Electrical Contrator Magazine

 

The Universe of Emerging Markets: What service contractors can learn from the Voyager mission

 

 

By Andrew P. McCoy and Fred Sargent
Published On October 13, 2023

The Universe of Emerging Markets: What service contractors can learn from the Voyager mission

 

On July 21, NASA temporarily lost contact with Voyager 2, one of its most famous spacecraft.

 

On July 21, NASA temporarily lost contact with Voyager 2, one of its most famous spacecraft. Launched on Aug. 20, 1977, by the Jet Propulsion Laboratory, Voyager 2—now over 12.3 billion miles away—has been in continuous service for 46 years.

After investigating the four outermost planets—Jupiter, Saturn, Uranus and Neptune—for 12 years, Voyager 2 headed out into the vastness of interstellar space.

Voyager 2 is now so far away that each signal from JPL takes 18.5 hours to reach the craft, and vice versa. Round-trip for a conversation takes 37 hours.

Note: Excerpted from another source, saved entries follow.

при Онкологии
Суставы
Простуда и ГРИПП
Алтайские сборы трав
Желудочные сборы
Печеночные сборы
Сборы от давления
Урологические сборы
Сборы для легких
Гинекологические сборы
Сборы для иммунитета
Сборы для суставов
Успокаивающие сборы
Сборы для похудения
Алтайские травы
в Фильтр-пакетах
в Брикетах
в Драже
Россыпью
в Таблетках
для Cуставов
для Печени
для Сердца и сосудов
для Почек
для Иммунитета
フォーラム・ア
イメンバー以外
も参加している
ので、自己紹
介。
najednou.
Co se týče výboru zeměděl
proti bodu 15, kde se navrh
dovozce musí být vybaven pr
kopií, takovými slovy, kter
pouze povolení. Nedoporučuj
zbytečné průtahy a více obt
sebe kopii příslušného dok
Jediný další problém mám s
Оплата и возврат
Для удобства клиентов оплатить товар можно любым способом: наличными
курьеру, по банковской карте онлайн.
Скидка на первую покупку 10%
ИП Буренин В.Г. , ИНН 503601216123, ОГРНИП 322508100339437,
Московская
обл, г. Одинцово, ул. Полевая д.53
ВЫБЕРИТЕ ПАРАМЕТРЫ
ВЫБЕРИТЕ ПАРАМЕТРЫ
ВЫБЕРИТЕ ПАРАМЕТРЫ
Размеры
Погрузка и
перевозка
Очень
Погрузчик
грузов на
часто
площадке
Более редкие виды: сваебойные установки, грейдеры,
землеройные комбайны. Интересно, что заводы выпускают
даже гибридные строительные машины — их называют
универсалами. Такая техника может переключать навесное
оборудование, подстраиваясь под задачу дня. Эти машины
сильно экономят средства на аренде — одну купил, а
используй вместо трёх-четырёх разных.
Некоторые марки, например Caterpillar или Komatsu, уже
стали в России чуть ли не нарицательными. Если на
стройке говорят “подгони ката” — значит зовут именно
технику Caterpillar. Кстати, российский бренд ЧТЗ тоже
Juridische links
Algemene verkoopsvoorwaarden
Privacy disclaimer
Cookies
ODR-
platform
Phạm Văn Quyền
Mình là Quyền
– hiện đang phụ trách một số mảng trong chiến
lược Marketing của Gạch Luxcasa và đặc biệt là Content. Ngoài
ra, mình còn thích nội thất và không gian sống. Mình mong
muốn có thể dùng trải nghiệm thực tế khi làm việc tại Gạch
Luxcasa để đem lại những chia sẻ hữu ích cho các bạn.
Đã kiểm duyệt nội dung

Back in July, the team discovered a mistake in the instructions they were about to send to Voyager 2. However, they inadvertently transmitted that incorrect signal, causing the space probe’s earthward-pointing antenna to shift 2 degrees, enough to cut off communication.

The JPL team decided on a brute-force solution: colleagues at a NASA affiliate in Australia beamed the strongest radio signal it could muster—an interstellar “shout”—to Voyager 2. The solution worked.

This short-lived, panic-stricken episode demonstrated five great lessons for service-­oriented electrical contractors intent on exploring emerging markets here on terra firma.

 

1. There’s no substitute for firsthand investigation.

Voyager 1 and 2 space probes were launched separately in the summer of 1977 to learn about the gas giant planets. They did, sending back data that would provide the basis for rewriting astronomy textbooks. ECs exploring emerging markets will never fully comprehend their inherent possibilities without a firsthand look.

The Voyager mission revealed such unexpected planetary phenomena as volcanoes on one of Jupiter’s moons by going on a tour of the solar system. Likewise, service-oriented contractors should expect the unexpected as they personally visit customers.